Deixem-me começar com isto: o ensinamento social católico não é uma adenda ao Evangelho, mas uma parte viva da proclamação que a Igreja faz da nossa salvação em Jesus Cristo. É por causa do amor de Deus por cada pessoa e por toda a família humana que a Igreja fala de questões como economia e justiça racial; a perversidade do aborto, pena de morte e eutanásia; a economia e o ambiente; liberdade religiosa; as condições precárias dos imigrantes e refugiados; e uma hoste de outros assuntos sociais. Que luz, então, o ensinamento social da Igreja lança sobre as palavras «black lives matter»?
A dignidade pessoa humana
A pedra angular do ensinamento social da Igreja é a verdade que diz respeito à dignidade da pessoa humana. Cada pessoa é criada à imagem e semelhança de Deus, e é dotada de dignidade inviolável desde o momento da conceção até à morte natural. Cada pessoa é trabalho manual de Deus e é feita para a amizade de Deus. Também acreditamos que a verdadeira dignidade da pessoa humana é totalmente revelada em Cristo, nosso Redentor, o Filho de Deus que assumiu a nossa humanidade. Tornando-se um de nós, o Filho de Deus uniu-se a si próprio a cada pessoa, e chamou-nos à conversão e à vida eterna. De facto, a nossa defesa da vida e dignidade humanas tem sempre de ser «clara, firme e apaixonada», e estendida a toda a pessoa em todo o estádio de desenvolvimento (cf. papa Francisco, “Gaudete et exsultate”, 101).
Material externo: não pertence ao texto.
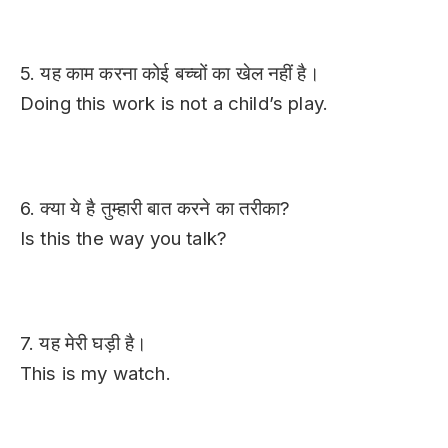
5. यह काम करना कोई बच्चों का खेल नहीं है।
Doing this work is not a child’s play.
6. क्या ये है तुम्हारी बात करने का तरीका?
Is this the way you talk?
7. यह मेरी घड़ी है।
This is my watch.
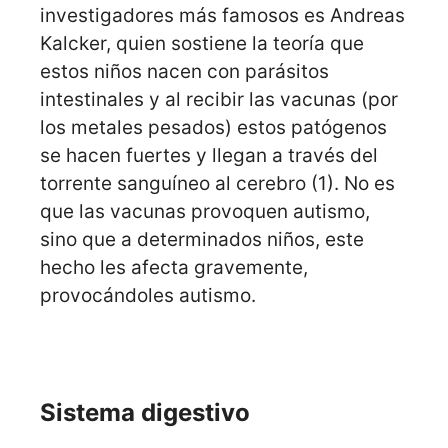
investigadores más famosos es Andreas
Kalcker, quien sostiene la teoría que
estos niños nacen con parásitos
intestinales y al recibir las vacunas (por
los metales pesados) estos patógenos
se hacen fuertes y llegan a través del
torrente sanguíneo al cerebro (1). No es
que las vacunas provoquen autismo,
sino que a determinados niños, este
hecho les afecta gravemente,
provocándoles autismo.
Sistema digestivo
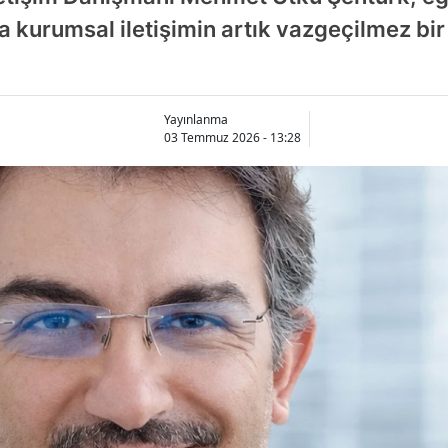
a kurumsal iletişimin artık vazgeçilmez bir
Yayınlanma
03 Temmuz 2026 - 13:28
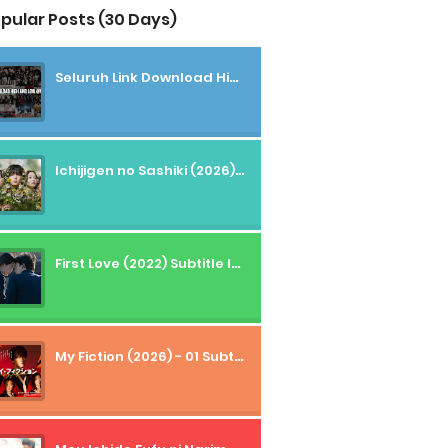
pular Posts (30 Days)
Seluruh Link Download High And Low Subtitle Indonesia
Ichijigen no Sashiki (2026) - 01 Subtitle Indonesia
First Love (2022) Subtitle Indonesia + Tanpa Iklan + Streaming + 1080p
My Fiction (2026) - 01 Subtitle Indonesia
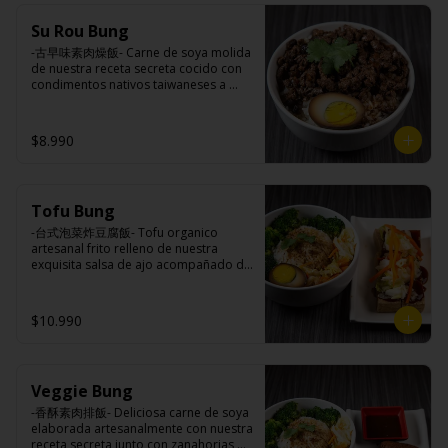
(azúcar, arroz, agua, alcohol).
Ingredientes:

Su Rou Bung
Principal: Champiñones premiums, 
pimienta sal (pimienta, sal, ajo, 
-古早味素肉燥飯- Carne de soya molida 
cebollín, azúcar), huevo, aceite, agua, 
de nuestra receta secreta cocido con 
maicena, harina tapioca, harina trigo, 
condimentos nativos taiwaneses a 
sal.

fuego lento sobrepuesto en arroz 
Acompañamientos: Arroz, repollo, 
blanco y opcion de agregar medio 
brocoli (o choclo con pepino en su 
huevo estilo Taiwán. (APTO VEGANO)

$8.990
reemplazo, consultar disponibilidad), 
zanahoria, ajo, sal, extracto de 
champiñón taiwanes, extracto de apio, 
extracto de repollo, poroto de soya, 
Ingredientes:

comino, paprika, pimienta, azúcar, 
Tofu Bung
Principal: Carne de soya, champiñón 
huevo, jengibre, cebollín, salsa de 
shitake, ajo, cebolla morada, salsa de 
-台式泡菜炸豆腐飯- Tofu organico 
soya, ajo, agua, azúcar, mix de hierbas 
soya, sal, trigo, azúcar, condimento 
artesanal frito relleno de nuestra 
(canela, anís, pimienta y comino), mirin 
champiñón (extracto de champiñón 
exquisita salsa de ajo acompañado de 
(azúcar, arroz, agua, alcohol).
taiwanes, extracto de apio, extracto de 
pickles, arroz blanco, verduras 
repollo, poroto de soya, comino, 
salteadas y opcion de agregar medio 
paprika, pimienta, azúcar), salsa ostra 
huevo estilo Taiwán. (APTO VEGANO)

$10.990
vegana (trigo, soya, shitake, sal, maíz), 
condimento 5 sabores (naranja, 
canela, anís, pimienta y comino).

Acompañamientos: Arroz, repollo, 
Ingredientes:

brocoli (o choclo con pepino en su 
Veggie Bung
Principal: Tofu de poroto de soya, 
reemplazo, consultar disponibilidad), 
salsa de ajo (ajo, salsa de tomate, 
-香酥素肉排飯- Deliciosa carne de soya 
zanahoria, ajo, sal, extracto de 
azúcar, sal, salsa de soya y harina de 
elaborada artesanalmente con nuestra 
champiñón taiwanes, extracto de apio, 
tapioca), pickle (repollo, zanahoria, 
receta secreta junto con zanahorias 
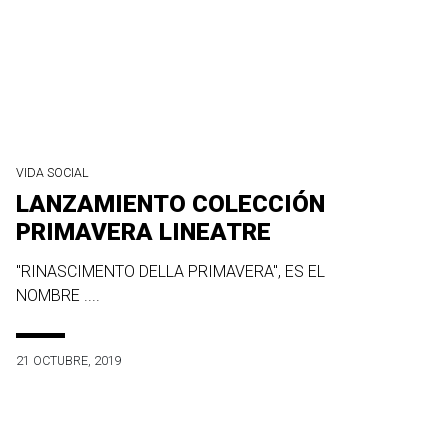
VIDA SOCIAL
LANZAMIENTO COLECCIÓN
PRIMAVERA LINEATRE
"RINASCIMENTO DELLA PRIMAVERA", ES EL
NOMBRE ....
21 OCTUBRE, 2019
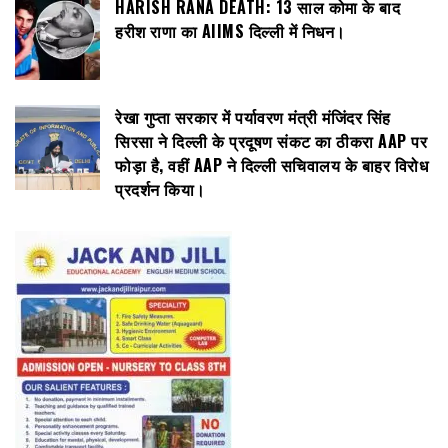
HARISH RANA DEATH: 13 साल कोमा के बाद
हरीश राणा का AIIMS दिल्ली में निधन।
रेखा गुप्ता सरकार में पर्यावरण मंत्री मंजिंदर सिंह
सिरसा ने दिल्ली के प्रदूषण संकट का ठीकरा AAP पर
फोड़ा है, वहीं AAP ने दिल्ली सचिवालय के बाहर विरोध
प्रदर्शन किया।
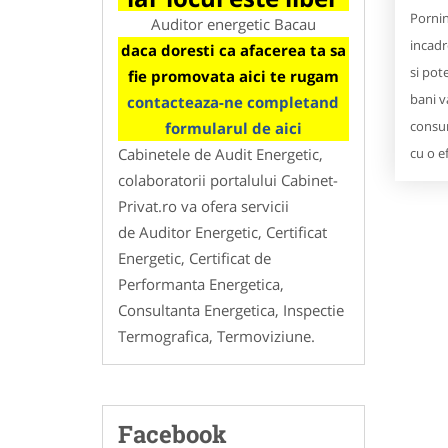
Pornind
Auditor energetic Bacau
incadr
daca doresti ca afacerea ta sa
si pot
fie promovata aici te rugam
bani v
contacteaza-ne completand
consum
formularul de aici
cu o e
Cabinetele de Audit Energetic,
colaboratorii portalului Cabinet-
Privat.ro va ofera servicii
de Auditor Energetic, Certificat
Energetic, Certificat de
Performanta Energetica,
Consultanta Energetica, Inspectie
Termografica, Termoviziune.
Facebook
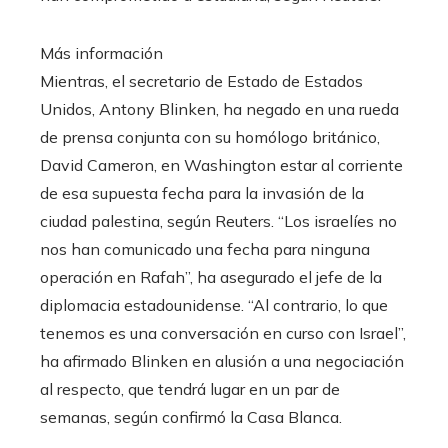
Más información
Mientras, el secretario de Estado de Estados
Unidos, Antony Blinken, ha negado en una rueda
de prensa conjunta con su homólogo británico,
David Cameron, en Washington estar al corriente
de esa supuesta fecha para la invasión de la
ciudad palestina, según Reuters. “Los israelíes no
nos han comunicado una fecha para ninguna
operación en Rafah”, ha asegurado el jefe de la
diplomacia estadounidense. “Al contrario, lo que
tenemos es una conversación en curso con Israel”,
ha afirmado Blinken en alusión a una negociación
al respecto, que tendrá lugar en un par de
semanas, según confirmó la Casa Blanca.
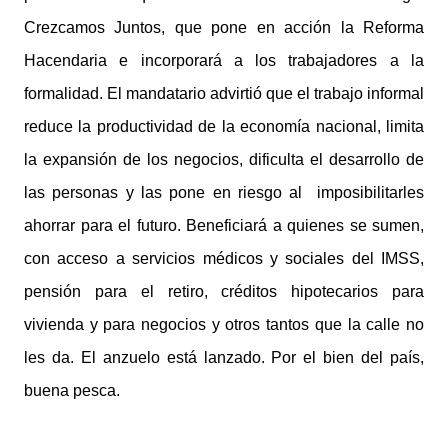
Crezcamos Juntos, que pone en acción la Reforma
Hacendaria e incorporará a los trabajadores a la
formalidad. El mandatario advirtió que el trabajo informal
reduce la productividad de la economía nacional, limita
la expansión de los negocios, dificulta el desarrollo de
las personas y las pone en riesgo al imposibilitarles
ahorrar para el futuro. Beneficiará a quienes se sumen,
con acceso a servicios médicos y sociales del IMSS,
pensión para el retiro, créditos hipotecarios para
vivienda y para negocios y otros tantos que la calle no
les da. El anzuelo está lanzado. Por el bien del país,
buena pesca.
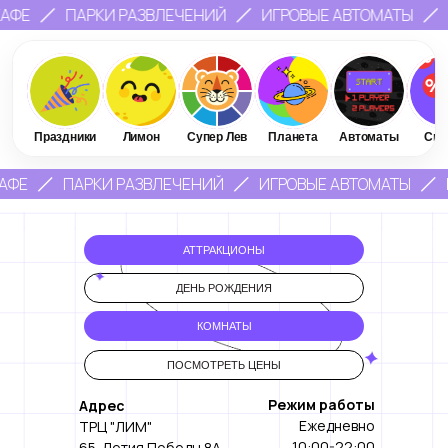
РАЗВЛЕЧЕНИЙ
ИГРОВЫЕ АВТОМАТЫ
КАФЕ
ПАРКИ
Праздники
Лимон
Супер Лев
Планета
Автоматы
Ски
РАЗВЛЕЧЕНИЙ
ИГРОВЫЕ АВТОМАТЫ
КАФЕ
ПАРКИ
АТТРАКЦИОНЫ
ДЕНЬ РОЖДЕНИЯ
КОМНАТЫ
ПОСМОТРЕТЬ ЦЕНЫ
Режим работы
Адрес
Ежедневно
ТРЦ "ЛИМ"
10:00-22:00
65-Летия Победы 8А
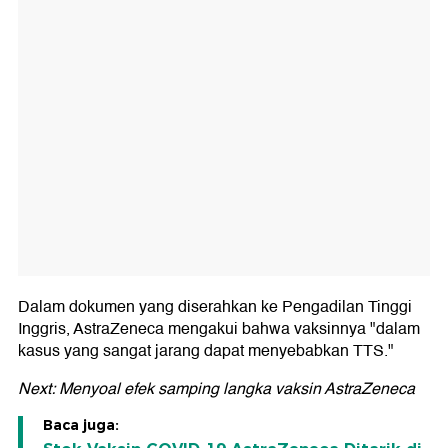
Dalam dokumen yang diserahkan ke Pengadilan Tinggi
Inggris, AstraZeneca mengakui bahwa vaksinnya "dalam
kasus yang sangat jarang dapat menyebabkan TTS."
Next: Menyoal efek samping langka vaksin AstraZeneca
Baca juga:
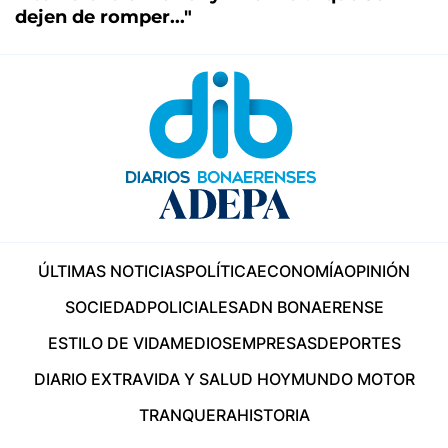
dejen de romper..."
ÚLTIMAS NOTICIAS
POLÍTICA
ECONOMÍA
OPINIÓN
SOCIEDAD
POLICIALES
ADN BONAERENSE
ESTILO DE VIDA
MEDIOS
EMPRESAS
DEPORTES
DIARIO EXTRA
VIDA Y SALUD HOY
MUNDO MOTOR
TRANQUERA
HISTORIA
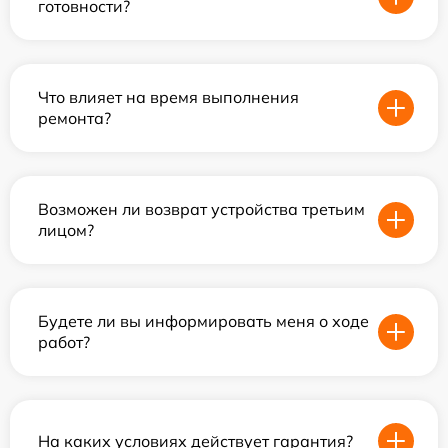
готовности?
Что влияет на время выполнения
ремонта?
Возможен ли возврат устройства третьим
лицом?
Будете ли вы информировать меня о ходе
работ?
На каких условиях действует гарантия?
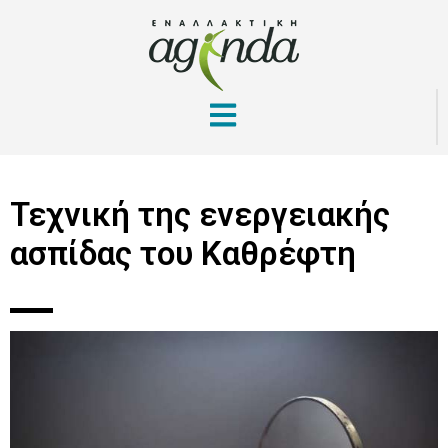
Τεχνική της ενεργειακής
ασπίδας του Καθρέφτη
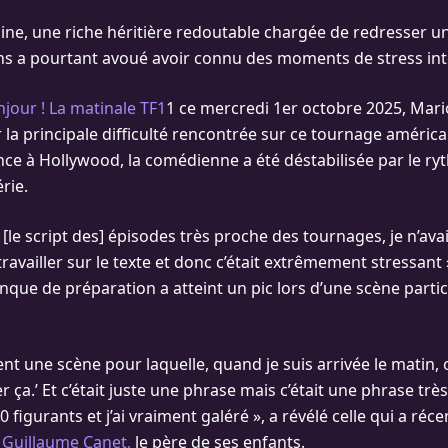
line, une riche héritière redoutable chargée de redresser 
 ans a pourtant avoué avoir connu des moments de stress in
jour ! La matinale TF1
1 ce mercredi 1er octobre 2025, Mari
r la principale difficulté rencontrée sur ce tournage améric
ce à Hollywood, la comédienne a été déstabilisée par le ryt
rie.
 [le script des] épisodes très proche des tournages, je n’av
availler sur le texte et donc c’était extrêmement stressant »,
nque de préparation a atteint un pic lors d’une scène parti
nt une scène pour laquelle, quand je suis arrivée le matin, o
r ça.’ Et c’était juste une phrase mais c’était une phrase trè
00 figurants et j’ai vraiment galéré », a révélé celle qui a r
c Guillaume Canet,
le père de ses enfants.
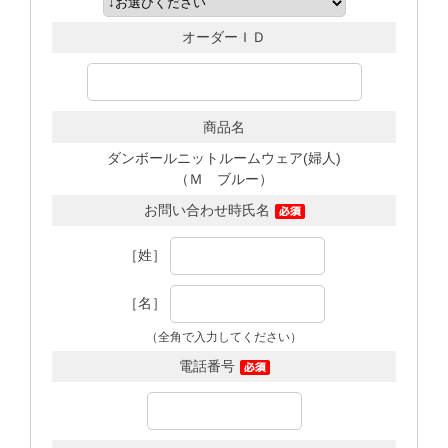
オーダーＩＤ
商品名
ダンボールニットルームウェア(婦人)
（Ｍ ブルー）
お問い合わせ時氏名
［姓］
［名］
（全角で入力してください）
電話番号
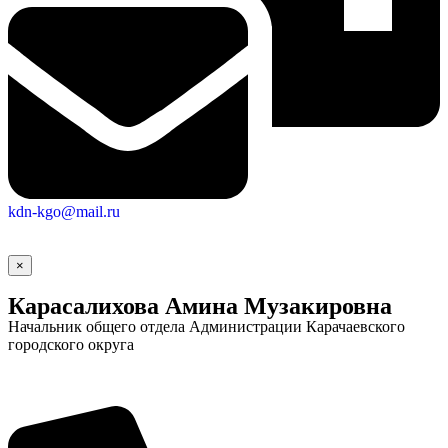
kdn-kgo@mail.ru
×
Карасалихова Амина Музакировна
Начальник общего отдела Администрации Карачаевского
городского округа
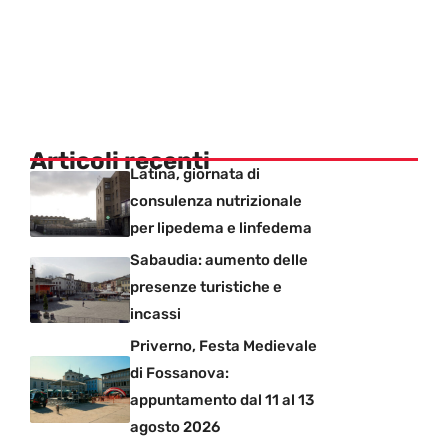
Articoli recenti
Latina, giornata di
consulenza nutrizionale
per lipedema e linfedema
Sabaudia: aumento delle
presenze turistiche e
incassi
Priverno, Festa Medievale
di Fossanova:
appuntamento dal 11 al 13
agosto 2026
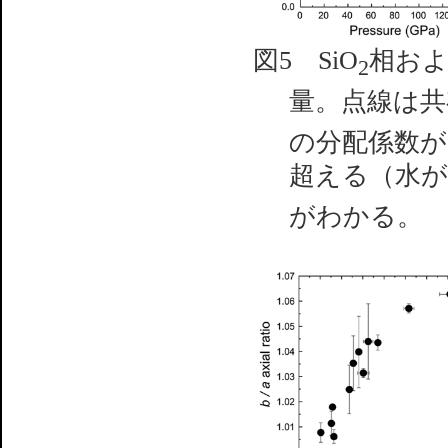
図5 SiO
相お
2
量。点線は共
の分配係数が1
超える（水が
がわかる。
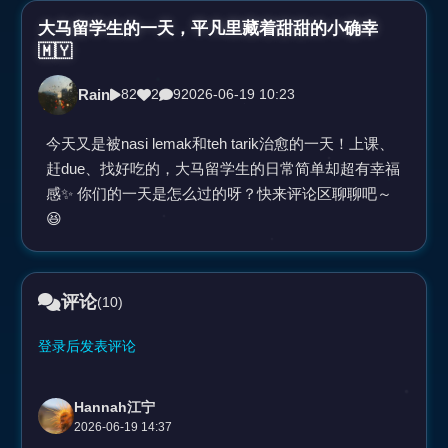
视
大马留学生的一天，平凡里藏着甜甜的小确幸
🇲🇾
频
Rain
82
2
9
2026-06-19 10:23
今天又是被nasi lemak和teh tarik治愈的一天！上课、
赶due、找好吃的，大马留学生的日常简单却超有幸福
感✨ 你们的一天是怎么过的呀？快来评论区聊聊吧～
😆
评论
(10)
登录后发表评论
Hannah江宁
2026-06-19 14:37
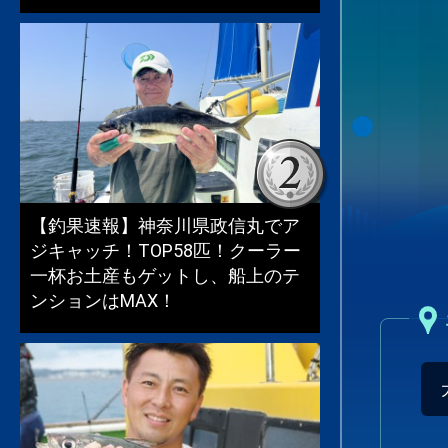
【釣果速報】神奈川県政信丸でア
ジキャッチ！TOP58匹！クーラー
一杯お土産もゲットし、船上のテ
ンションはMAX！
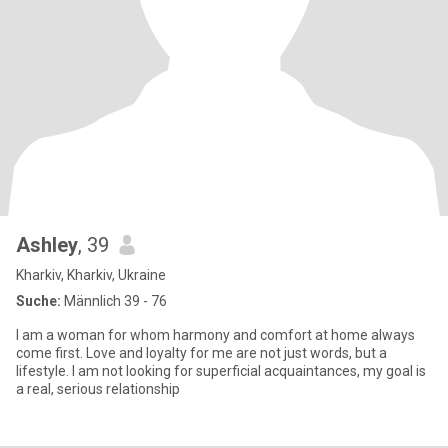
Ashley
, 39
Kharkiv, Kharkiv, Ukraine
Suche:
Männlich 39 - 76
I am a woman for whom harmony and comfort at home always
come first. Love and loyalty for me are not just words, but a
lifestyle. I am not looking for superficial acquaintances, my goal is
a real, serious relationship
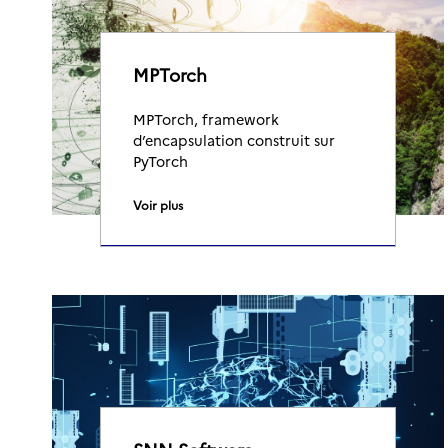
MPTorch
MPTorch, framework
d’encapsulation construit sur
PyTorch
Voir plus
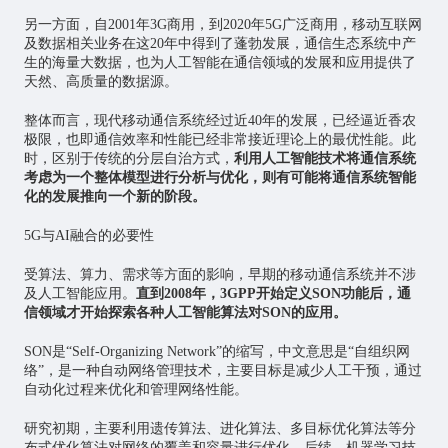
另一方面，自2001年3G商用，到2020年5G广泛商用，移动互联网
及数据相关业务在这20年中得到了蓬勃发展，通信生态系统中产
生的海量大数据，也为人工智能在通信领域的发展和应用提供了
天然、高质量的数据源。
整体而言，现代移动通信系统经过近40年的发展，已经逼近香农
极限，也即通信效率和性能已经非常接近理论上的最优性能。此
时，区别于传统的分层自治方式，
利用人工智能技术将通信系统
考虑为一个整体模型进行分析与优化，则有可能将通信系统智能
化的发展推向一个新的阶段。
5G与AI融合的必要性
受算法、算力、需求等方面的影响，早期的移动通信系统并不涉
及人工智能应用。
直到2008年，3GPP开始定义SON功能后，通
信领域才开始探索各种人工智能算法对SON的应用。
SON是“Self-Organizing Network”的缩写，中文意思是“自组织网
络”，是一种自动网络管理技术，主要目标是减少人工干预，通过
自动化过程来优化和管理网络性能。
研究初期，主要利用遗传算法、进化算法、多目标优化算法等分
布式优化算法对网络的覆盖和容量进行优化。后续，机器学习技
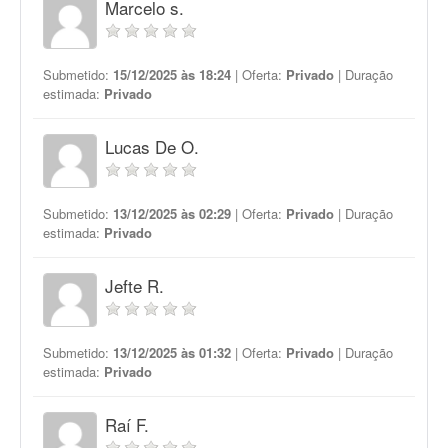
Marcelo s.
Submetido:
15/12/2025 às 18:24
| Oferta:
Privado
| Duração
estimada:
Privado
Lucas De O.
Submetido:
13/12/2025 às 02:29
| Oferta:
Privado
| Duração
estimada:
Privado
Jefte R.
Submetido:
13/12/2025 às 01:32
| Oferta:
Privado
| Duração
estimada:
Privado
Raí F.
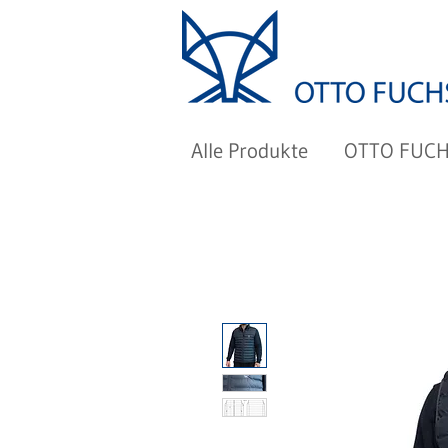
Alle Produkte
OTTO FUC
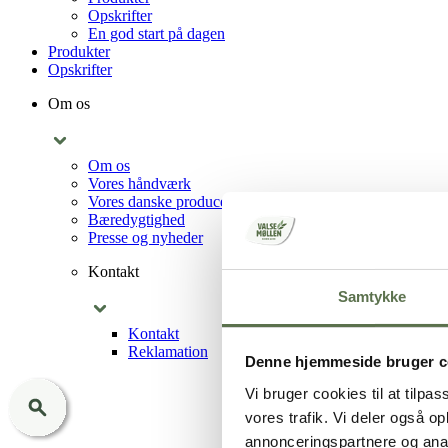
Opskrifter
En god start på dagen
Produkter
Opskrifter
Om os
Om os
Vores håndværk
Vores danske producenter
Bæredygtighed
Presse og nyheder
Kontakt
Samtykke
Kontakt
Reklamation
Denne hjemmeside bruger c
Vi bruger cookies til at tilpas
vores trafik. Vi deler også 
annonceringspartnere og anal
Desta maneira, as palavras «black lives matter» lembram-nos que toda a pessoa negra é feita à imagem de Deus e é dotada de dignidade inviolável, desde o momento da conceção até à morte natural. Mas porquê especificar pessoas negras? Porque é não nos satisfazemos em dizer apenas que todas as pessoas são trabalho manual de Deus? Primeiro, porque ao dizer «black lives matter», permite-nos recordar que somos parte de uma Igreja cujo passado está manchado pela sua participação na escravidão e noutras formas de racismo. Permite-nos também recordar que vivemos num país onde a escravidão foi lei (…).
Mudar leis, e mesmo a própria Constituição, é uma coisa, enquanto mudar os corações humanos é outra. Ninguém pode com justiça negar que o racismo contra pessoas de cor – que é uma negação da sua dignidade dada por Deus – persiste na nossa sociedade. Desde as recentes mortes de homens e mulheres negros desarmados por agentes da polícia à subtil e perniciosa suspeita, incessantemente suportada até pelos mais talentosos homens e mulheres, o racismo continua a ser manifesto na nossa sociedade e na nossa Igreja. As palavras «black lives matter» deviam impelir-nos a examinar as nossas próprias consciência quanto ao racismo, e estimular-nos a defender e a trabalhar pela justiça racial.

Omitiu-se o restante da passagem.